SOURCE INFORMATION »

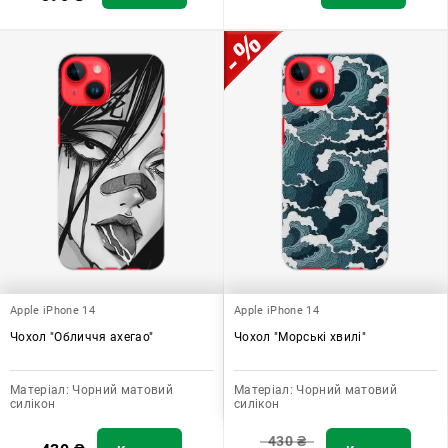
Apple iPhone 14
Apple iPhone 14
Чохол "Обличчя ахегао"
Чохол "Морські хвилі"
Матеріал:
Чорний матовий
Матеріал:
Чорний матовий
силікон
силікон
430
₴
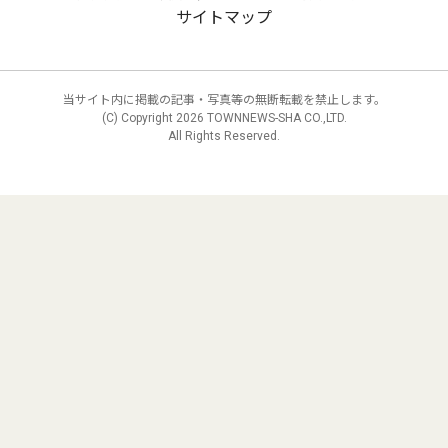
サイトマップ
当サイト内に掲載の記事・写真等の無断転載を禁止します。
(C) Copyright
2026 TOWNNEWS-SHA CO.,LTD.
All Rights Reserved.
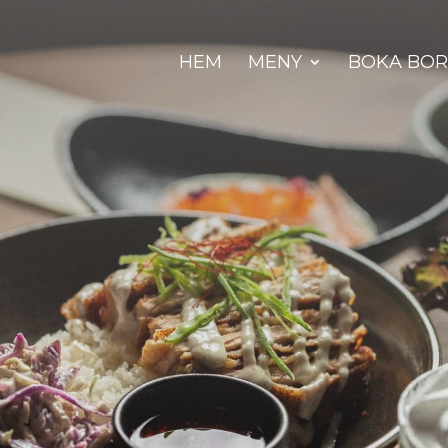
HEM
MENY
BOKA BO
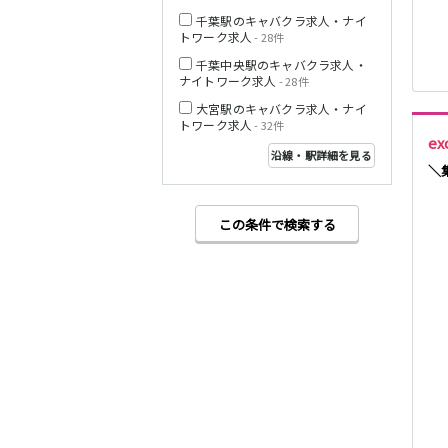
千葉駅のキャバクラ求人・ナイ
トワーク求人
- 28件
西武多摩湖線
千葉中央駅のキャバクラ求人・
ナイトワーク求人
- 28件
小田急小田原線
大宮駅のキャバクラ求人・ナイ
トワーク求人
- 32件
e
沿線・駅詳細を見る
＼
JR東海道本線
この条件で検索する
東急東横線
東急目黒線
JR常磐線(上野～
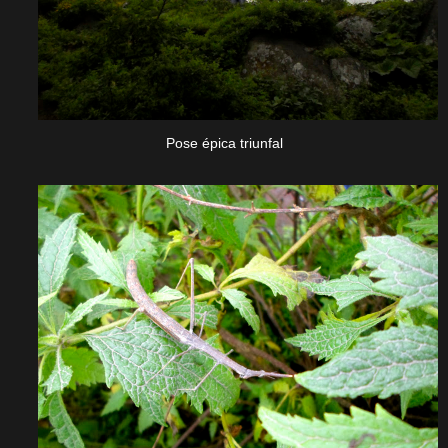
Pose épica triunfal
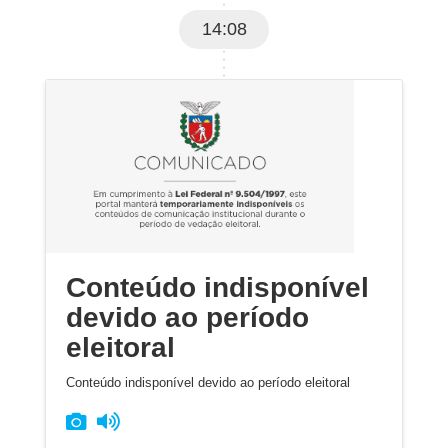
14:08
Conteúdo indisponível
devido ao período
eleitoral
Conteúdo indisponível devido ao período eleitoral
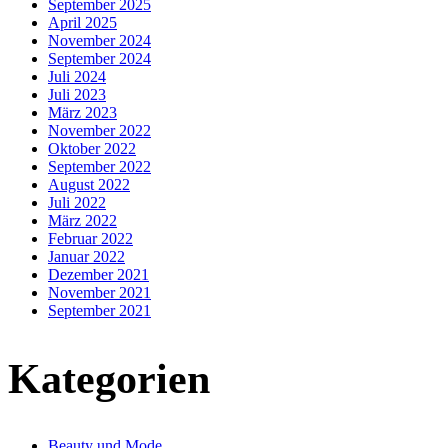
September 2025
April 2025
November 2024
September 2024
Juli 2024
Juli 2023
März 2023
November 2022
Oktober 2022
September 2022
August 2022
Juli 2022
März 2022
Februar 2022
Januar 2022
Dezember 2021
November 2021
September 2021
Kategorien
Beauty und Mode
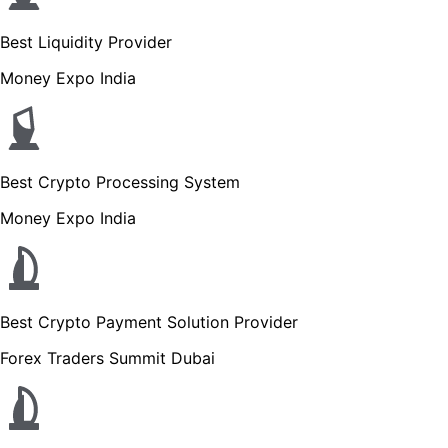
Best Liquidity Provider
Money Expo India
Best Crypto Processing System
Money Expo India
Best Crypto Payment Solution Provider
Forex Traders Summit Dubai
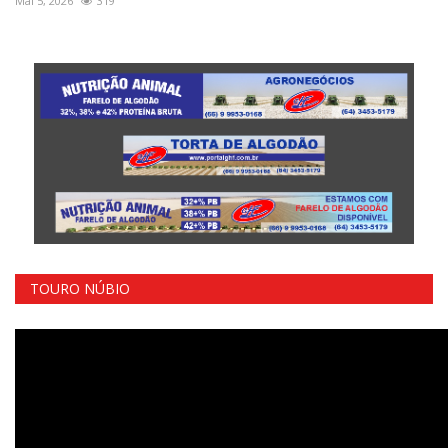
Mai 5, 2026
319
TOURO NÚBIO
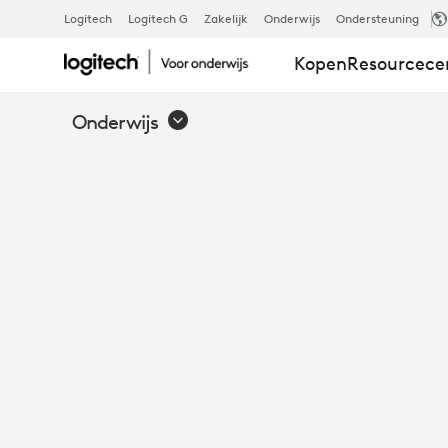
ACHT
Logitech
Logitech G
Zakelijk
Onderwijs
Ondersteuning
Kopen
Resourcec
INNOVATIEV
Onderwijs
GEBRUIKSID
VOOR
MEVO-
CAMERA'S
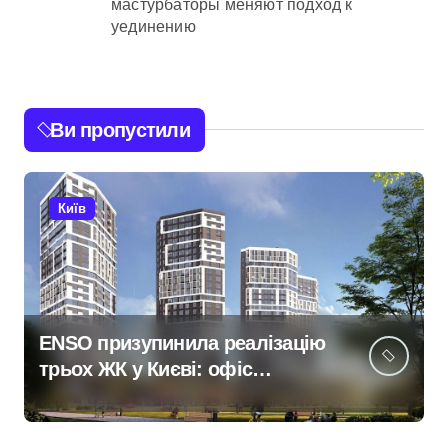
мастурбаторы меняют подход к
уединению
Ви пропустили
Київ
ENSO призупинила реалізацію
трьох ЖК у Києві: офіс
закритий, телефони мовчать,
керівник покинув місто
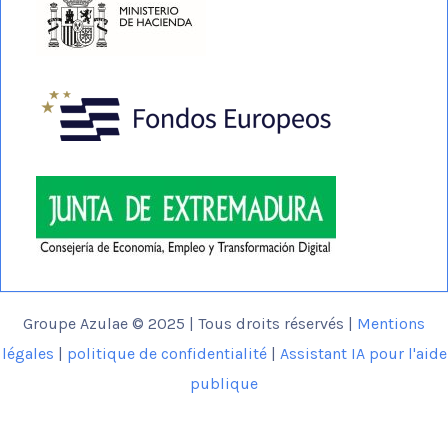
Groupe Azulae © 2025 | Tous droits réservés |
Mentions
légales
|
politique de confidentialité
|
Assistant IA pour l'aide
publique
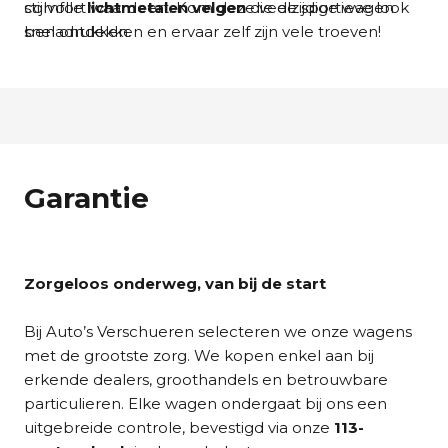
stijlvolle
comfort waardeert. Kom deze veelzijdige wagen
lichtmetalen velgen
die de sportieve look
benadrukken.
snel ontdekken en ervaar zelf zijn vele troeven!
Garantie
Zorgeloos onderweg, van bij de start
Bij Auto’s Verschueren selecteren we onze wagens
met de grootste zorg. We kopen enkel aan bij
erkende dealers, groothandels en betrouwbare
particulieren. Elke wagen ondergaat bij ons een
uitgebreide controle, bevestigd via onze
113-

...

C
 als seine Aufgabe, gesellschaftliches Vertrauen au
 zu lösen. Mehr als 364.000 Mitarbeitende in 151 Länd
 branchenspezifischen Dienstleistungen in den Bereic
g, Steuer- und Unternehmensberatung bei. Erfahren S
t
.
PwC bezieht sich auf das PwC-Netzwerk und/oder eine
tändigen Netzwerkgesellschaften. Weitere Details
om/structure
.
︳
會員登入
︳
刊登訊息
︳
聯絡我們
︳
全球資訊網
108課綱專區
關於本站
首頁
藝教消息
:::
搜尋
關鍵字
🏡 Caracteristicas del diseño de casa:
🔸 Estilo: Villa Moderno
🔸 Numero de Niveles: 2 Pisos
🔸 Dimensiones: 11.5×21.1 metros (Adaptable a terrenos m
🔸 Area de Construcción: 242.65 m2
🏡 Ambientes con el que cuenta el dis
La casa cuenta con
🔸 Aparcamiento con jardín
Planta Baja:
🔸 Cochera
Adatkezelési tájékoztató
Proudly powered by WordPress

TASK REQUIREMENTS »
For each line of the material that contains the word "Чохол", make a copy.

SOLUTION TO THE PROBLEM »
Чохол "Обличчя ахегао"
Чохол "Морські хвилі"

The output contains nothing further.